E olha que os dados são da OMS (Organização Mundial da Saúde). A partir desses 50 dB, começa o que chamamos de poluição sonora. Ela ocorre quando, num determinado ambiente, o som altera a condição normal de audição.

Embora ela não se acumule no meio ambiente, como outros tipos de poluição (a do ar, por exemplo), a poluição sonora causa vários danos ao organismo. Principalmente, à audição, interferindo diretamente na qualidade de vida das pessoas afetadas.
Quer saber mais sobre o assunto? Então, prossiga com a leitura do nosso conteúdo!

O grande vilão

O ruído é o componente que mais contribui para a existência da poluição sonora. Ele é provocado pelo som excessivo das indústrias, canteiros de obras, meios de transporte, áreas de recreação, etc.

Importante lembrar que, às vezes, as pessoas interpretam mal este termo “ruído”, considerando tratar-se de algo com baixo volume e que, portanto, não faz mal. Mas não. Estes ruídos provocam efeitos negativos para o sistema auditivo, além de estimular alterações comportamentais e orgânicas.

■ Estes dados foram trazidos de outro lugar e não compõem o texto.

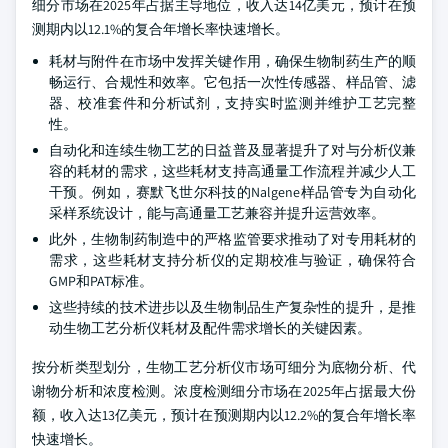
细分市场在2025年占据主导地位，收入达14亿美元，预计在预
测期内以12.1%的复合年增长率快速增长。
耗材与附件在市场中发挥关键作用，确保生物制药生产的顺
畅运行、合规性和效率。它包括一次性传感器、样品管、滤
器、校准套件和分析试剂，支持实时监测并维护工艺完整
性。
自动化和连续生物工艺的日益普及显著提升了对与分析仪兼
容的耗材的需求，这些耗材支持高通量工作流程并减少人工
干预。例如，赛默飞世尔科技的Nalgene样品管专为自动化
采样系统设计，能与高通量工艺兼容并提升运营效率。
此外，生物制药制造中的严格监管要求推动了对专用耗材的
需求，这些耗材支持分析仪的定期校准与验证，确保符合
GMP和PAT标准。
这些持续的技术进步以及生物制品生产复杂性的提升，是推
动生物工艺分析仪耗材及配件需求增长的关键因素。
按分析类型划分，生物工艺分析仪市场可细分为底物分析、代
谢物分析和浓度检测。浓度检测细分市场在2025年占据最大份
额，收入达13亿美元，预计在预测期内以12.2%的复合年增长率
快速增长。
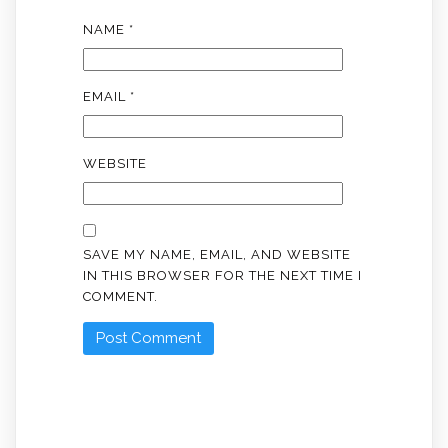
NAME
*
EMAIL
*
WEBSITE
SAVE MY NAME, EMAIL, AND WEBSITE
IN THIS BROWSER FOR THE NEXT TIME I
COMMENT.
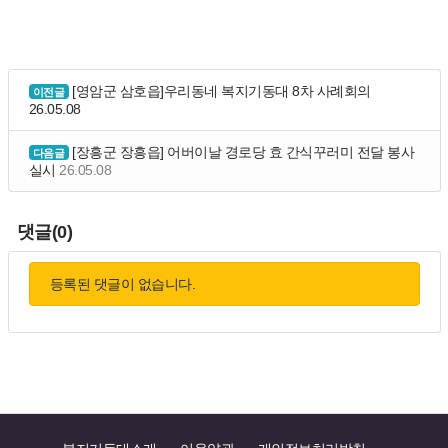
[영암군 삼호읍]우리동네 복지기동대 8차 사례회의
이전글
26.05.08
[장흥군 장흥읍] 어버이날 경로당 효 간식꾸러미 전달 봉사
다음글
실시
26.05.08
댓글(0)
등록된 댓글이 없습니다.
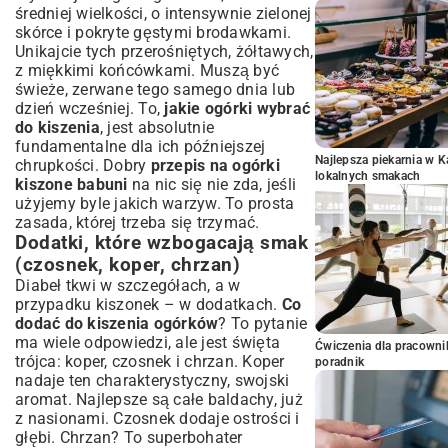
średniej wielkości, o intensywnie zielonej
skórce i pokryte gęstymi brodawkami.
Unikajcie tych przerośniętych, żółtawych,
z miękkimi końcówkami. Muszą być
świeże, zerwane tego samego dnia lub
dzień wcześniej. To,
jakie ogórki wybrać
do kiszenia
, jest absolutnie
fundamentalne dla ich późniejszej
Najlepsza piekarnia w 
chrupkości. Dobry
przepis na ogórki
lokalnych smakach
kiszone babuni
na nic się nie zda, jeśli
użyjemy byle jakich warzyw. To prosta
zasada, której trzeba się trzymać.
Dodatki, które wzbogacają smak
(czosnek, koper, chrzan)
Diabeł tkwi w szczegółach, a w
przypadku kiszonek – w dodatkach.
Co
dodać do kiszenia ogórków
? To pytanie
ma wiele odpowiedzi, ale jest święta
Ćwiczenia dla pracown
trójca: koper, czosnek i chrzan. Koper
poradnik
nadaje ten charakterystyczny, swojski
aromat. Najlepsze są całe baldachy, już
z nasionami. Czosnek dodaje ostrości i
głębi. Chrzan? To superbohater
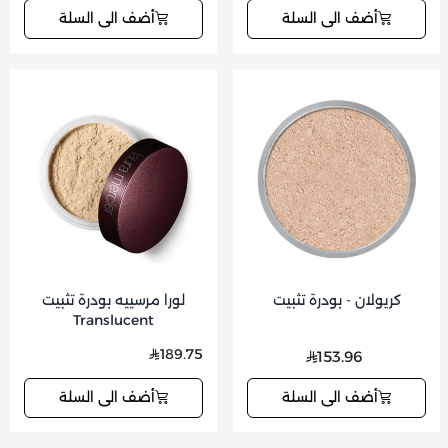
أضف الى السلة
أضف الى السلة
كريولان - بودرة تثبيت
لورا مرسييه بودرة تثبيت
Translucent
189.75
153.96
أضف الى السلة
أضف الى السلة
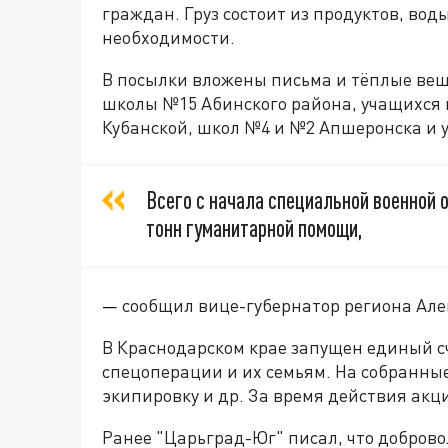
граждан. Груз состоит из продуктов, во
необходимости.
В посылки вложены письма и тёплые вещ
школы №15 Абинского района, учащихся 
Кубанской, школ №4 и №2 Апшеронска и 
Всего с начала специальной военной 
тонн гуманитарной помощи,
—
сообщил вице-губернатор региона Але
В Краснодарском крае запущен единый с
спецоперации и их семьям. На собранны
экипировку и др. За время действия акци
Ранее "Царьград-Юг" писал, что добров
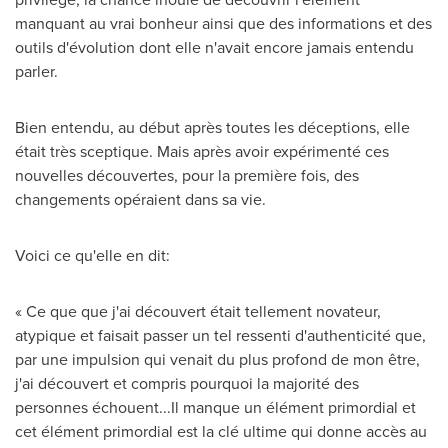
manquant au vrai bonheur ainsi que des informations et des
outils d'évolution dont elle n'avait encore jamais entendu
parler.
Bien entendu, au début après toutes les déceptions, elle
était très sceptique. Mais après avoir expérimenté ces
nouvelles découvertes, pour la première fois, des
changements opéraient dans sa vie.
Voici ce qu'elle en dit:
« Ce que que j'ai découvert était tellement novateur,
atypique et faisait passer un tel ressenti d'authenticité que,
par une impulsion qui venait du plus profond de mon être,
j'ai découvert et compris pourquoi la majorité des
personnes échouent...Il manque un élément primordial et
cet élément primordial est la clé ultime qui donne accès au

Além dos danos ao sistema auditivo, os ruídos elevados podem causar muitos outros males. E o perigo é que, nem sempre, eles são detectados como sendo os verdadeiros causadores. Veja só:

  • Insônia;
  • Estresse;
  • Depressão;
  • Dores de cabeça;
  • Perda de foco;
  • Desconcentração;
  • Agressividade;
  • Perda de memória;
  • Cansaço;
  • Aumento da pressão arterial;
  • Gastrite;
  • Úlcera.

Afinal, poluição sonora é ou não é um mal aos ouvidos?

Sim, a poluição sonora faz mal aos ouvidos. Na medida em que quando surge algum problema físico, já pode ser o começo da perda de audição. E, às vezes, infelizmente, até da surdez (em casos de exposição a níveis altíssimos de ruído).

E ai estamos falando de outro equívoco. Não pense que, para causar algum dano à audição, é necessário um som muito alto. Para se ter uma ideia do número de decibéis de situações bem comuns no nosso dia a dia, confira os dados abaixo:

  • Música baixa: (40 db);
  • Conversa tranquila: (40-50 db);
  • Restaurante com movimento (70 db);
  • Secador de cabelo ligado (90 db);
  • Um caminhão (100 db);
  • Britadeira (110 db);
  • Buzina de carro (110 db);
  • Turbina de avião (130 db);
  • Show musical, próximo as caixas de som (acima de 130 db).

Constatou como é fácil adquirir aos poucos uma deficiência auditiva, sem dar conta de como ela pode estar prejudicando sua qualidade de vida? Veja aqui como saber se você está perdendo a audição.

Os outros podem ajudar

Você sabia que está comprovado que alunos com deficiência auditiva têm um rendimento escolar inferior? Então, que se você é mãe ou professor, por exemplo, fique atento. Antes de considerar um estudante simplesmente como desatento e desinteressado, é bom investigar se ele não tem algum problema de audição.

Quer ver outro exemplo de um caso, no qual a própria pessoa pode não perceber, mas os familiares sim? A partir dos 40 anos, é natural que a pessoa passe por um processo natural de envelhecimento. E ai pode começar, também, uma certa perda auditiva.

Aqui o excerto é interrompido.